ZFS Basics: "Symmetric" Data/Backup setup

Masch · Aug 14, 2021

Hello all!

I am new to TrueNAS and ZFS and spend quite some time the last days reading up on the technicalities.
This forum and the TrueNAS documentation have been tremendously helpful in that!
I think I have a decent basic understanding of ZFS now, however not to the extent that I could give a definite answer to my question (which is more a ZFS than a TrueNAS question):

A friend and I are planning on each setting up a TrueNAS server, let's call them A and B.
We are talking about homeservers here, so rather small but properly build (server MOBO, ECC RAM,...).
Let's say, we have 6 HDDs in both A and B.
We are not expecting a lot of action on these servers, maybe 2 people using fileshare, something syncy (Nextcloud, Syncthing, ...), maybe git.
(Dataintegrety > performance.)

Now the idea is to use each other's NAS as a backup, so B to backup A and A to backup B.
Let's say backup is performed via zfs snapshots and replication (though I don't think it matters).
I'm pretty sure that this would be no problem at all if both A and B have two zpools, one for data and one for the other's backup (at least I can't think of a reason why that would be bad).

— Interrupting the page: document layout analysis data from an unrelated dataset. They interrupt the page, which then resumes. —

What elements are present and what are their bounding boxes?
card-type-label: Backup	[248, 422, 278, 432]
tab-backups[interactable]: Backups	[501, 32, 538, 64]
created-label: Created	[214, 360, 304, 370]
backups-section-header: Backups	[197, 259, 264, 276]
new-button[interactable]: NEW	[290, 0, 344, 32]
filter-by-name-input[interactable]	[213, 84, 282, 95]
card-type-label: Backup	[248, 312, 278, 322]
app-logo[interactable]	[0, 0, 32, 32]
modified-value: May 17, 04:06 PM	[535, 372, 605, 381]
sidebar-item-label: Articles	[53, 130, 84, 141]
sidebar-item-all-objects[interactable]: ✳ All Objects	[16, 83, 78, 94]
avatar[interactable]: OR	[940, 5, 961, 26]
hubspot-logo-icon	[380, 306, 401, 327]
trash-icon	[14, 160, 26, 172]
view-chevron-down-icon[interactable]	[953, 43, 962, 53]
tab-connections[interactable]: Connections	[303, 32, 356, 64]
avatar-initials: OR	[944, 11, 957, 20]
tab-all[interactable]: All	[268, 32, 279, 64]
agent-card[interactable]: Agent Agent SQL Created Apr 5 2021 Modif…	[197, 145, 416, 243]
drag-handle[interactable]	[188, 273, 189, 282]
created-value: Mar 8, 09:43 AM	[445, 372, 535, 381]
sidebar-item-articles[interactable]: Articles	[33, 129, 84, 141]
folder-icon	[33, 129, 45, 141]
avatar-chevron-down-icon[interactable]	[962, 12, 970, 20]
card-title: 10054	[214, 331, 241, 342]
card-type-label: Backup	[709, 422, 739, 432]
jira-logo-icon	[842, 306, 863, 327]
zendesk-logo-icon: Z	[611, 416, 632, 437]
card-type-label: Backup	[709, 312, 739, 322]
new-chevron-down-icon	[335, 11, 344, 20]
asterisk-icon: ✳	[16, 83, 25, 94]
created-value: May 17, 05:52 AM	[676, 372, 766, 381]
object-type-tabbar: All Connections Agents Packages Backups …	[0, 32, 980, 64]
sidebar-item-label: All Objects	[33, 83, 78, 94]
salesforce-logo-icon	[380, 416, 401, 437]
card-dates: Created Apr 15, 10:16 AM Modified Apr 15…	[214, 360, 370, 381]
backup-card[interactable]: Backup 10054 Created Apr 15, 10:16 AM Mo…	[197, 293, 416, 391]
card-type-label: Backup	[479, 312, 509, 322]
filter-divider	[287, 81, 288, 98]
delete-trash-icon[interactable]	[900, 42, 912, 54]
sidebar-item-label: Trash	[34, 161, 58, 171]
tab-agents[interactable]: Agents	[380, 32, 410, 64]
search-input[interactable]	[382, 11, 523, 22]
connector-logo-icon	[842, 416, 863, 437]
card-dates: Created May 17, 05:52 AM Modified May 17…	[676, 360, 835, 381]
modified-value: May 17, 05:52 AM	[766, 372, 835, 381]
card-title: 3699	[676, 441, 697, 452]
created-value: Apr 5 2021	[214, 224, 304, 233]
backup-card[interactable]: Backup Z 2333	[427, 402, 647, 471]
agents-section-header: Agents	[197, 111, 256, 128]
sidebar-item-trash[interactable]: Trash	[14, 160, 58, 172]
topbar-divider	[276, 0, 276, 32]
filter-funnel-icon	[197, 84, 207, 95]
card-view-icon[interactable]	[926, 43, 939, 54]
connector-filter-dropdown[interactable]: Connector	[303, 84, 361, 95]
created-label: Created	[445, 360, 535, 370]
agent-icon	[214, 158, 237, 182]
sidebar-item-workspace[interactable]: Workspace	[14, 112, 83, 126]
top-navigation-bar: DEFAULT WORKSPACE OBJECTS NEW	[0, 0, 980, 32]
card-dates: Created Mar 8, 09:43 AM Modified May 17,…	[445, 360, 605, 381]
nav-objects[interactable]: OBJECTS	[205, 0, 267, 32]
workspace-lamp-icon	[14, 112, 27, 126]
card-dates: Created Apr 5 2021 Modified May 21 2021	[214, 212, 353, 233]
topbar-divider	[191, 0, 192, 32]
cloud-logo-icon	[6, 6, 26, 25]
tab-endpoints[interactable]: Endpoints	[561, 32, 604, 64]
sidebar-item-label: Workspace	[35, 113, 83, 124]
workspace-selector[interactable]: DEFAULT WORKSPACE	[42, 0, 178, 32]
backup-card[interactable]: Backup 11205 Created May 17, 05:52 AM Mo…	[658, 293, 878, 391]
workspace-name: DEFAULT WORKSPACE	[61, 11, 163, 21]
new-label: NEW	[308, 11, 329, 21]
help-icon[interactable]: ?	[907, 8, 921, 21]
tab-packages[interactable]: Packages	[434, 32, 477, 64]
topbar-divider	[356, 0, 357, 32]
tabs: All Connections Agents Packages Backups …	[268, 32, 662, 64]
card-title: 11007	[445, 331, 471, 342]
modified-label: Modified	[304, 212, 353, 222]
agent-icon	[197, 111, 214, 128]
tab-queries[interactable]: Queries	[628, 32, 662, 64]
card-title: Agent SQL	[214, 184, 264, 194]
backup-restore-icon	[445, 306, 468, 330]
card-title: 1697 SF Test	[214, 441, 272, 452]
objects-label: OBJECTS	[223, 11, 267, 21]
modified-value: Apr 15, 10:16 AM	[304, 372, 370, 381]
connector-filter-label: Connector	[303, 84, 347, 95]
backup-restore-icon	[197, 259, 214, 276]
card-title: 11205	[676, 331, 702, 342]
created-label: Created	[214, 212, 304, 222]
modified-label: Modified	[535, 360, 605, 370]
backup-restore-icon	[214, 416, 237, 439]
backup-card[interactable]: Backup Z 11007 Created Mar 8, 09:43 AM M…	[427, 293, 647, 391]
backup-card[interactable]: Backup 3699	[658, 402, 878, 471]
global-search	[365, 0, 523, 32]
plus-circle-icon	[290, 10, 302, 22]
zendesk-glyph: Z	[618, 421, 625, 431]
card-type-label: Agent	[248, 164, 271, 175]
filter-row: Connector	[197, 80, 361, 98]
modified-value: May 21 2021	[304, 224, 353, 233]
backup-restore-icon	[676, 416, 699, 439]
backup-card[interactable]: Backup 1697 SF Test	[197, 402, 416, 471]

However, as said, there both homeservers and only equipped with a comparably small number of HDDs.
I dislike the idea of running 2 zpools with 2+1 raidz1 on both machines.
I'd much rather run one zpool using 4+2 raidz2 or even 3+3 raid3 as it's much more fault tolerant.
(Ok a compromise would be 3+2 Raidz2 for the data pool and 1 plain vdev for the backup pool. Doesn't feel good without parity on the backup pool).

So my question is, if both A and B each have one zpool with e.g. 4+2 Raidz2 or 3+3 Raidz3 and a structure something like this (ignoring possible subdatasets):

on machine A:

Code:

- tank_a (zpool)
   |- data_a (dataset)
   |- backup_b (dataset)

on machine B:

Code:

 - tank_b (zpool)
   |- data_b (dataset)
   |- backup_a (dataset)

what scenarios are there that a corruption of tank_a would lead to a corruption of tank_b and vice versa?

For example, if either A or B does not use ECC, I understand how that could lead to a corruption of one of the pools and its backup which would corrupt the full pool that the backup resides on.

With that out of the way using ECC RAM, is the above layout still a good idea?
It feels to me that it's not, however I can't really say why since I am not fully aware of all the possible corruptions that could destroy a pool and its backup pool.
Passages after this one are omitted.